#### Assignment:
Without including any pictures, give back all of the data exactly.

■ ■ ■ ■

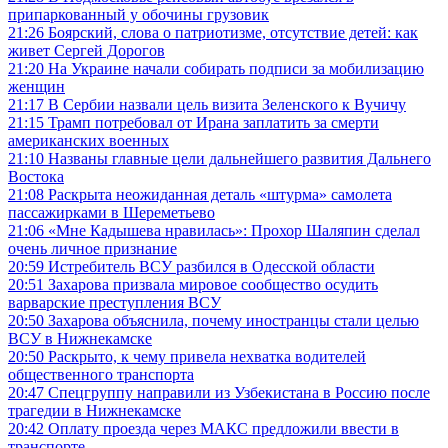
припаркованный у обочины грузовик
21:26
Боярский, слова о патриотизме, отсутствие детей: как
живет Сергей Дорогов
21:20
На Украине начали собирать подписи за мобилизацию
женщин
21:17
В Сербии назвали цель визита Зеленского к Вучичу
21:15
Трамп потребовал от Ирана заплатить за смерти
американских военных
21:10
Названы главные цели дальнейшего развития Дальнего
Востока
21:08
Раскрыта неожиданная деталь «штурма» самолета
пассажирками в Шереметьево
21:06
«Мне Кадышева нравилась»: Прохор Шаляпин сделал
очень личное признание
20:59
Истребитель ВСУ разбился в Одесской области
20:51
Захарова призвала мировое сообщество осудить
варварские преступления ВСУ
20:50
Захарова объяснила, почему иностранцы стали целью
ВСУ в Нижнекамске
20:50
Раскрыто, к чему привела нехватка водителей
общественного транспорта
20:47
Спецгруппу направили из Узбекистана в Россию после
трагедии в Нижнекамске
20:42
Оплату проезда через МАКС предложили ввести в
транспорте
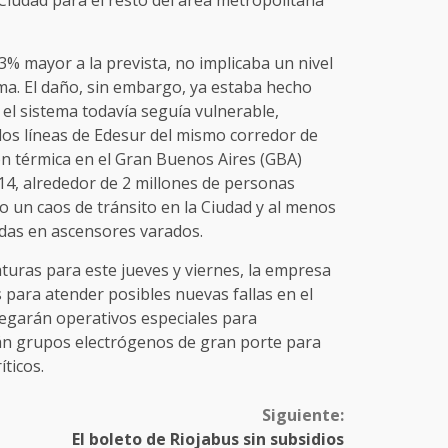
3% mayor a la prevista, no implicaba un nivel
ma. El daño, sin embargo, ya estaba hecho
o el sistema todavía seguía vulnerable,
os líneas de Edesur del mismo corredor de
ón térmica en el Gran Buenos Aires (GBA)
14, alrededor de 2 millones de personas
bo un caos de tránsito en la Ciudad y al menos
idas en ascensores varados.
turas para este jueves y viernes, la empresa
s para atender posibles nuevas fallas en el
legarán operativos especiales para
án grupos electrógenos de gran porte para
íticos.
Siguiente:
El boleto de Riojabus sin subsidios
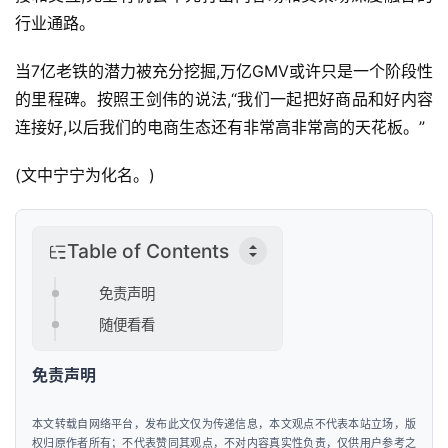
行业通路。
当7亿老铁的潜力被充分挖掘,万亿GMV或许只是一个阶段性
的里程碑。按照王剑伟的说法,“我们一起把好商品和好内容
连接好,以后我们的电商生态还有非常高非常高的天花板。”
(文中宁宁为化名。)
Table of Contents
免责声明
随便看看
免责声明
本文转载自网络平台，发布此文仅为传递信息，本文观点不代表本站立场，版
权归原作者所有；不代表赞同其观点，不对内容真实性负责，仅供用户参考之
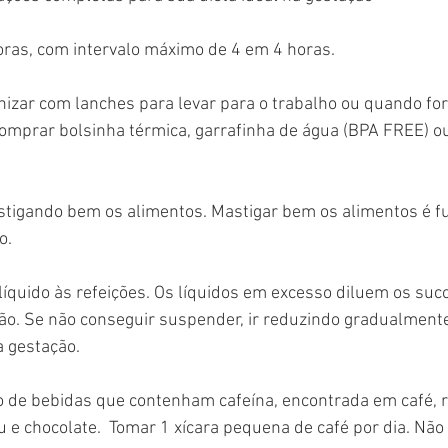
oras, com intervalo máximo de 4 em 4 horas.
nizar com lanches para levar para o trabalho ou quando for 
omprar bolsinha térmica, garrafinha de água (BPA FREE) ou
stigando bem os alimentos. Mastigar bem os alimentos é 
o.
 líquido às refeições. Os líquidos em excesso diluem os suco
tão. Se não conseguir suspender, ir reduzindo gradualment
a gestação. 
o de bebidas que contenham cafeína, encontrada em café, r
au e chocolate.  Tomar 1 xícara pequena de café por dia. Nã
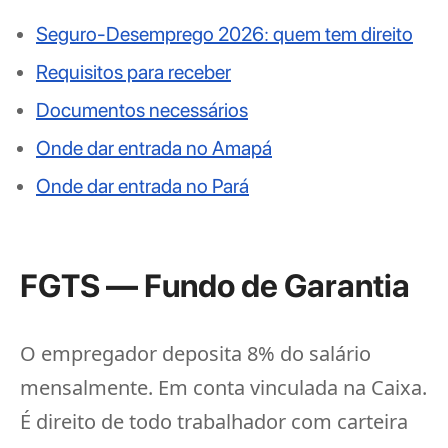
Seguro-Desemprego 2026: quem tem direito
Requisitos para receber
Documentos necessários
Onde dar entrada no Amapá
Onde dar entrada no Pará
FGTS — Fundo de Garantia
O empregador deposita 8% do salário
mensalmente. Em conta vinculada na Caixa.
É direito de todo trabalhador com carteira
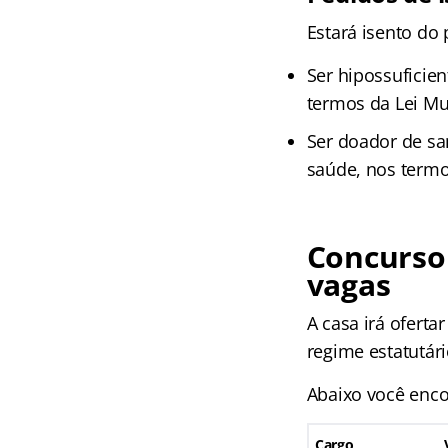
Estará isento do
Ser hipossuficien
termos da Lei Mu
Ser doador de sa
saúde, nos termo
Concurso 
vagas
A casa irá ofert
regime estatutári
Abaixo você enco
Cargo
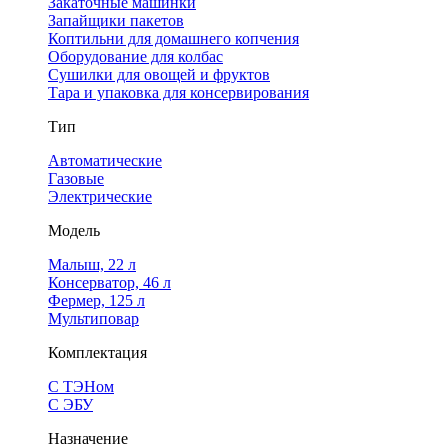
Закаточные машинки
Запайщики пакетов
Коптильни для домашнего копчения
Оборудование для колбас
Сушилки для овощей и фруктов
Тара и упаковка для консервирования
Тип
Автоматические
Газовые
Электрические
Модель
Малыш, 22 л
Консерватор, 46 л
Фермер, 125 л
Мультиповар
Комплектация
С ТЭНом
С ЭБУ
Назначение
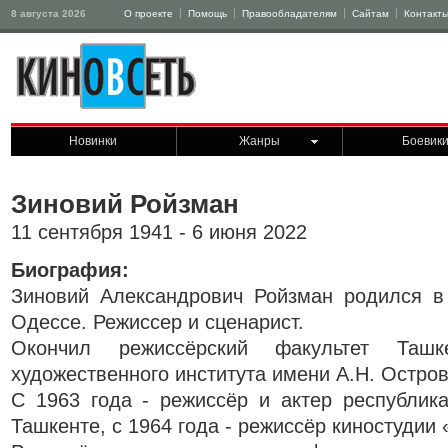
8 августа 2026
О проекте
Помощь
Правообладателям
Сайтам
Контакт
Новинки
Жанры
Боевик
Зиновий Ройзман
11 сентября 1941 - 6 июня 2022
Биография:
Зиновий Александрович Ройзман родился в
Одессе. Режиссер и сценарист.
Окончил режиссёрский факультет Ташке
художественного института имени А.Н. Островс
С 1963 года - режиссёр и актер республика
Ташкенте, с 1964 года - режиссёр киностудии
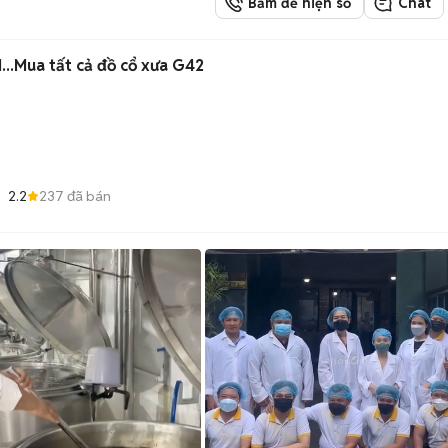
Bấm để hiện số
Chat
...Mua tất cả đồ cổ xưa G42
2.2
237
đã bán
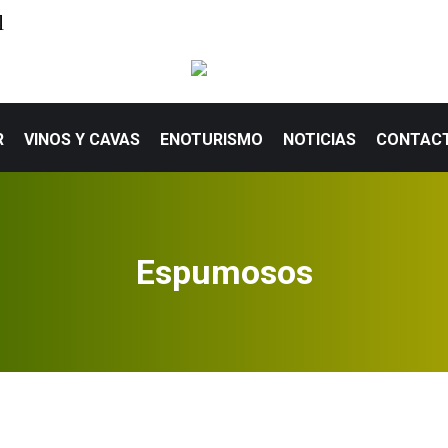
l
R
VINOS Y CAVAS
ENOTURISMO
NOTICIAS
CONTAC
Espumosos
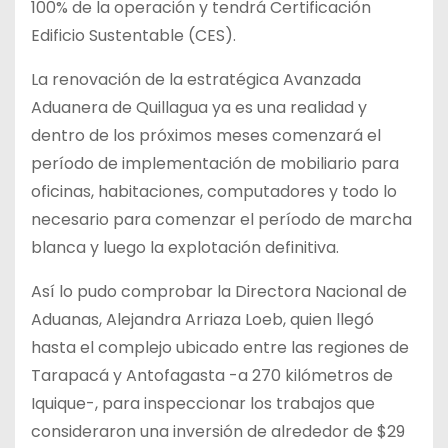
100% de la operación y tendrá Certificación
Edificio Sustentable (CES).
La renovación de la estratégica Avanzada
Aduanera de Quillagua ya es una realidad y
dentro de los próximos meses comenzará el
período de implementación de mobiliario para
oficinas, habitaciones, computadores y todo lo
necesario para comenzar el período de marcha
blanca y luego la explotación definitiva.
Así lo pudo comprobar la Directora Nacional de
Aduanas, Alejandra Arriaza Loeb, quien llegó
hasta el complejo ubicado entre las regiones de
Tarapacá y Antofagasta -a 270 kilómetros de
Iquique-, para inspeccionar los trabajos que
consideraron una inversión de alrededor de $29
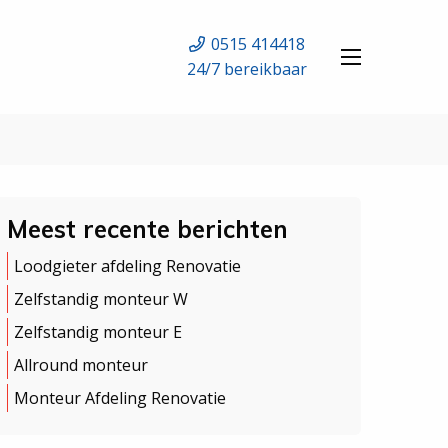
0515 414418
24/7 bereikbaar
Meest recente berichten
Loodgieter afdeling Renovatie
Zelfstandig monteur W
Zelfstandig monteur E
Allround monteur
Monteur Afdeling Renovatie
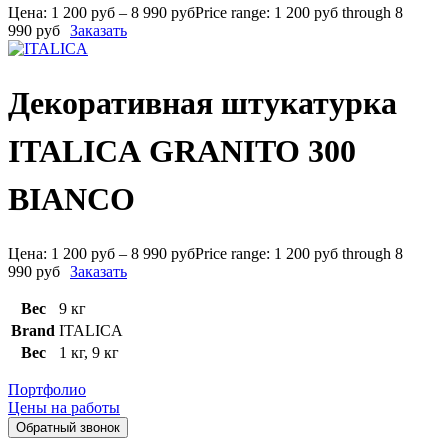
Цена:
1 200
руб
–
8 990
руб
Price range: 1 200 руб through 8
990 руб
Заказать
Декоративная штукатурка
ITALICA GRANITO 300
BIANCO
Цена:
1 200
руб
–
8 990
руб
Price range: 1 200 руб through 8
990 руб
Заказать
Вес
9 кг
Brand
ITALICA
Вес
1 кг
,
9 кг
Портфолио
Цены на работы
Обратный звонок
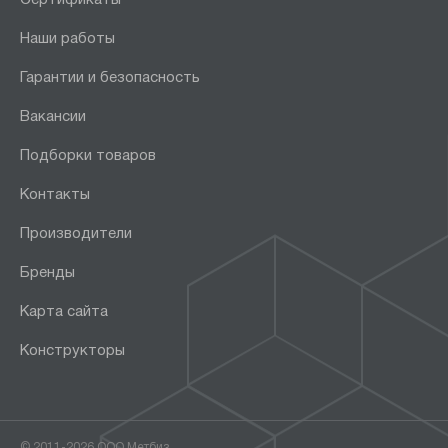
Наши работы
Гарантии и безопасность
Вакансии
Подборки товаров
Контакты
Производители
Бренды
Карта сайта
Конструкторы
© 2011-2026 ООО Метбиз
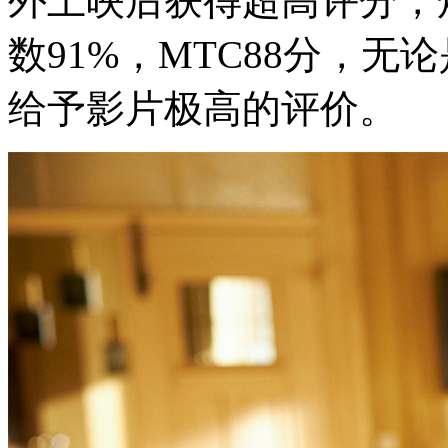
外上映后获得超高评分，
数91%，MTC88分，
给予影片极高的评价。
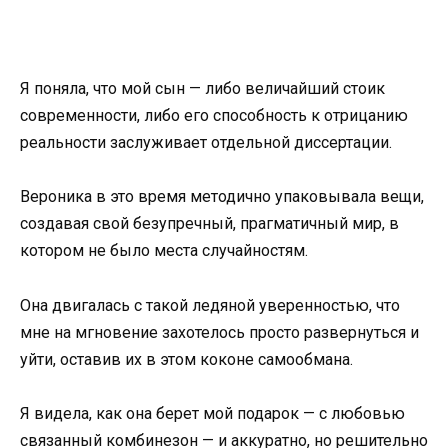
Я поняла, что мой сын — либо величайший стоик
современности, либо его способность к отрицанию
реальности заслуживает отдельной диссертации.
Вероника в это время методично упаковывала вещи,
создавая свой безупречный, прагматичный мир, в
котором не было места случайностям.
Она двигалась с такой ледяной уверенностью, что
мне на мгновение захотелось просто развернуться и
уйти, оставив их в этом коконе самообмана.
Я видела, как она берет мой подарок — с любовью
связанный комбинезон — и аккуратно, но решительно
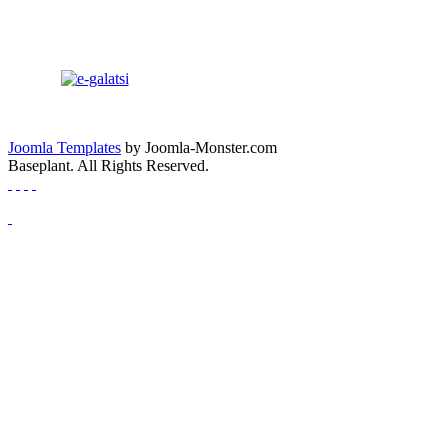
Joomla Templates
by Joomla-Monster.com
Baseplant. All Rights Reserved.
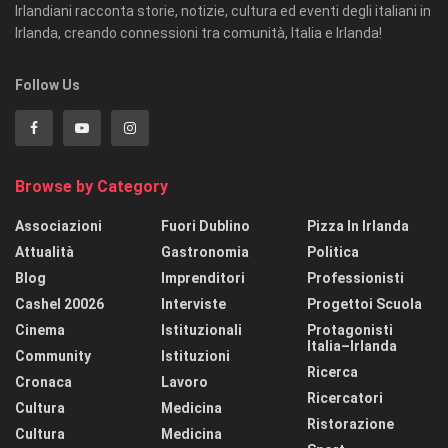
Irlandiani racconta storie, notizie, cultura ed eventi degli italiani in
Irlanda, creando connessioni tra comunità, Italia e Irlanda!
Follow Us
Browse by Category
Associazioni
Fuori Dublino
Pizza In Irlanda
Attualità
Gastronomia
Politica
Blog
Imprenditori
Professionisti
Cashel 20026
Interviste
Progettoi Scuola
Cinema
Istituzionali
Protagonisti
Italia–Irlanda
Community
Istituzioni
Ricerca
Cronaca
Lavoro
Ricercatori
Cultura
Medicina
Ristorazione
Cultura
Medicina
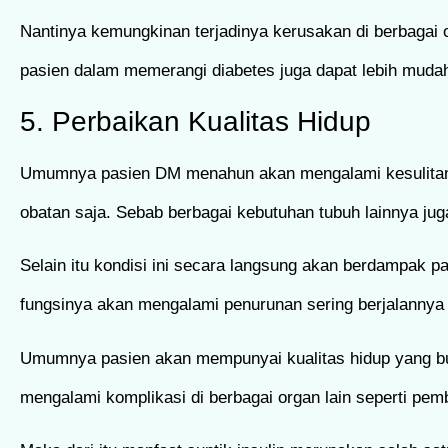
Nantinya kemungkinan terjadinya kerusakan di berbagai o
pasien dalam memerangi diabetes juga dapat lebih muda
5. Perbaikan Kualitas Hidup
Umumnya pasien DM menahun akan mengalami kesulitan d
obatan saja. Sebab berbagai kebutuhan tubuh lainnya jug
Selain itu kondisi ini secara langsung akan berdampak 
fungsinya akan mengalami penurunan sering berjalannya
Umumnya pasien akan mempunyai kualitas hidup yang bur
mengalami komplikasi di berbagai organ lain seperti pembu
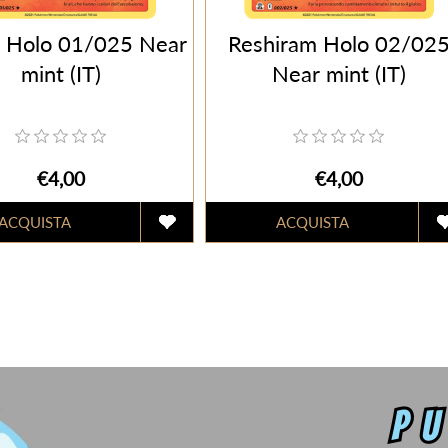
 Holo 01/025 Near
Reshiram Holo 02/02
mint (IT)
Near mint (IT)
€4,00
€4,00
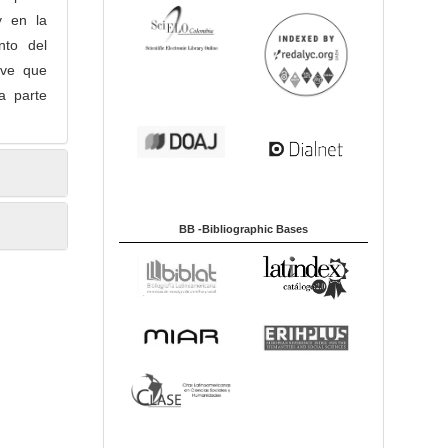
y en la
nto del
ave que
a parte
BB -Bibliographic Bases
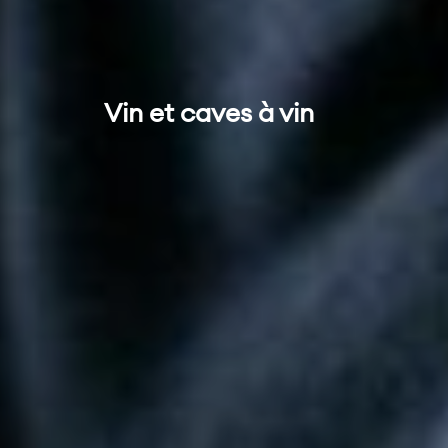
Vin et caves à vin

■ ■ ■ ■

#### Answer to this problem:
припаркованный у обочины грузовик
21:26
Боярский, слова о патриотизме, отсутствие детей: как
живет Сергей Дорогов
21:20
На Украине начали собирать подписи за мобилизацию
женщин
21:17
В Сербии назвали цель визита Зеленского к Вучичу
21:15
Трамп потребовал от Ирана заплатить за смерти
американских военных
21:10
Названы главные цели дальнейшего развития Дальнего
Востока
21:08
Раскрыта неожиданная деталь «штурма» самолета
пассажирками в Шереметьево
21:06
«Мне Кадышева нравилась»: Прохор Шаляпин сделал
очень личное признание
20:59
Истребитель ВСУ разбился в Одесской области
20:51
Захарова призвала мировое сообщество осудить
варварские преступления ВСУ
20:50
Захарова объяснила, почему иностранцы стали целью
ВСУ в Нижнекамске
20:50
Раскрыто, к чему привела нехватка водителей
общественного транспорта
20:47
Спецгруппу направили из Узбекистана в Россию после
трагедии в Нижнекамске
20:42
Оплату проезда через МАКС предложили ввести в
транспорте
3% mayor a la prevista, no implicaba un nivel
ma. El daño, sin embargo, ya estaba hecho
o el sistema todavía seguía vulnerable,
os líneas de Edesur del mismo corredor de
ón térmica en el Gran Buenos Aires (GBA)
14, alrededor de 2 millones de personas
bo un caos de tránsito en la Ciudad y al menos
idas en ascensores varados.
turas para este jueves y viernes, la empresa
s para atender posibles nuevas fallas en el
legarán operativos especiales para
án grupos electrógenos de gran porte para
íticos.
Siguiente:
El boleto de Riojabus sin subsidios
行业通路。
当7亿老铁的潜力被充分挖掘,万亿GMV或许只是一个阶段性
的里程碑。按照王剑伟的说法,“我们一起把好商品和好内容
连接好,以后我们的电商生态还有非常高非常高的天花板。”
(文中宁宁为化名。)
Table of Contents
免责声明
随便看看
免责声明
本文转载自网络平台，发布此文仅为传递信息，本文观点不代表本站立场，版
权归原作者所有；不代表赞同其观点，不对内容真实性负责，仅供用户参考之
oras, com intervalo máximo de 4 em 4 horas.
nizar com lanches para levar para o trabalho ou quando for 
omprar bolsinha térmica, garrafinha de água (BPA FREE) ou
stigando bem os alimentos. Mastigar bem os alimentos é 
o.
 líquido às refeições. Os líquidos em excesso diluem os suco
tão. Se não conseguir suspender, ir reduzindo gradualment
a gestação. 
o de bebidas que contenham cafeína, encontrada em café, r
au e chocolate.  Tomar 1 xícara pequena de café por dia. Nã
Seguro-Desemprego 2026: quem tem direito
Requisitos para receber
Documentos necessários
Onde dar entrada no Amapá
Onde dar entrada no Pará
FGTS — Fundo de Garantia
O empregador deposita 8% do salário
mensalmente. Em conta vinculada na Caixa.
É direito de todo trabalhador com carteira
Estará isento do
Ser hipossuficien
termos da Lei Mu
Ser doador de sa
saúde, nos termo
Concurso 
vagas
A casa irá ofert
regime estatutári
Abaixo você enco
Cargo
Закаточные машинки
Запайщики пакетов
Коптильни для домашнего копчения
Оборудование для колбас
Сушилки для овощей и фруктов
Тара и упаковка для консервирования
Тип
Автоматические
Газовые
Электрические
Модель
Малыш, 22 л
Консерватор, 46 л
Фермер, 125 л
Мультиповар
Комплектация
С ТЭНом
С ЭБУ
Назначение
8 августа 2026
О проекте
Помощь
Правообладателям
Сайтам
Контакт
Новинки
Жанры
Боевик
Зиновий Ройзман
11 сентября 1941 - 6 июня 2022
Биография:
Зиновий Александрович Ройзман родился в
Одессе. Режиссер и сценарист.
Окончил режиссёрский факультет Ташке
художественного института имени А.Н. Островс
С 1963 года - режиссёр и актер республика
Ташкенте, с 1964 года - режиссёр киностудии
Bấm để hiện số
Chat
...Mua tất cả đồ cổ xưa G42
2.2
237
đã bán
l
R
VINOS Y CAVAS
ENOTURISMO
NOTICIAS
CONTAC
Espumosos
100% de la operación y tendrá Certificación
Edificio Sustentable (CES).
La renovación de la estratégica Avanzada
Aduanera de Quillagua ya es una realidad y
dentro de los próximos meses comenzará el
período de implementación de mobiliario para
oficinas, habitaciones, computadores y todo lo
necesario para comenzar el período de marcha
blanca y luego la explotación definitiva.
Así lo pudo comprobar la Directora Nacional de
Aduanas, Alejandra Arriaza Loeb, quien llegó
hasta el complejo ubicado entre las regiones de
Tarapacá y Antofagasta -a 270 kilómetros de
Iquique-, para inspeccionar los trabajos que
consideraron una inversión de alrededor de $29
0515 414418
24/7 bereikbaar
Meest recente berichten
Loodgieter afdeling Renovatie
Zelfstandig monteur W
Zelfstandig monteur E
Allround monteur
Monteur Afdeling Renovatie
Цена:
1 200
руб
–
8 990
руб
Price range: 1 200 руб through 8
990 руб
Заказать
Декоративная штукатурка
ITALICA GRANITO 300
BIANCO
Цена:
1 200
руб
–
8 990
руб
Price range: 1 200 руб through 8
990 руб
Заказать
Вес
9 кг
Brand
ITALICA
Вес
1 кг
,
9 кг
Портфолио
Цены на работы
Обратный звонок
Наши работы
Гарантии и безопасность
Вакансии
Подборки товаров
Контакты
Производители
Бренды
Карта сайта
Конструкторы
© 2011-2026 ООО Метбиз
外上映后获得超高评分，
数91%，MTC88分，
给予影片极高的评价。
Я поняла, что мой сын — либо величайший стоик
современности, либо его способность к отрицанию
реальности заслуживает отдельной диссертации.
Вероника в это время методично упаковывала вещи,
создавая свой безупречный, прагматичный мир, в
котором не было места случайностям.
Она двигалась с такой ледяной уверенностью, что
мне на мгновение захотелось просто развернуться и
уйти, оставив их в этом коконе самообмана.
Я видела, как она берет мой подарок — с любовью
связанный комбинезон — и аккуратно, но решительно
Joomla Templates
by Joomla-Monster.com
Baseplant. All Rights Reserved.
Irlandiani racconta storie, notizie, cultura ed eventi degli italiani in
Irlanda, creando connessioni tra comunità, Italia e Irlanda!
Follow Us
Browse by Category
Associazioni
Fuori Dublino
Pizza In Irlanda
Attualità
Gastronomia
Politica
Blog
Imprenditori
Professionisti
Cashel 20026
Interviste
Progettoi Scuola
Cinema
Istituzionali
Protagonisti
Italia–Irlanda
Community
Istituzioni
Ricerca
Cronaca
Lavoro
Ricercatori
Cultura
Medicina
Ristorazione
Cultura
Medicina
Nantinya kemungkinan terjadinya kerusakan di berbagai o
pasien dalam memerangi diabetes juga dapat lebih muda
5. Perbaikan Kualitas Hidup
Umumnya pasien DM menahun akan mengalami kesulitan d
obatan saja. Sebab berbagai kebutuhan tubuh lainnya jug
Selain itu kondisi ini secara langsung akan berdampak 
fungsinya akan mengalami penurunan sering berjalannya
Umumnya pasien akan mempunyai kualitas hidup yang bur
mengalami komplikasi di berbagai organ lain seperti pembu
 Holo 01/025 Near
Reshiram Holo 02/02
mint (IT)
Near mint (IT)
€4,00
€4,00
y en la
nto del
ave que
a parte
BB -Bibliographic Bases
Vin et caves à vin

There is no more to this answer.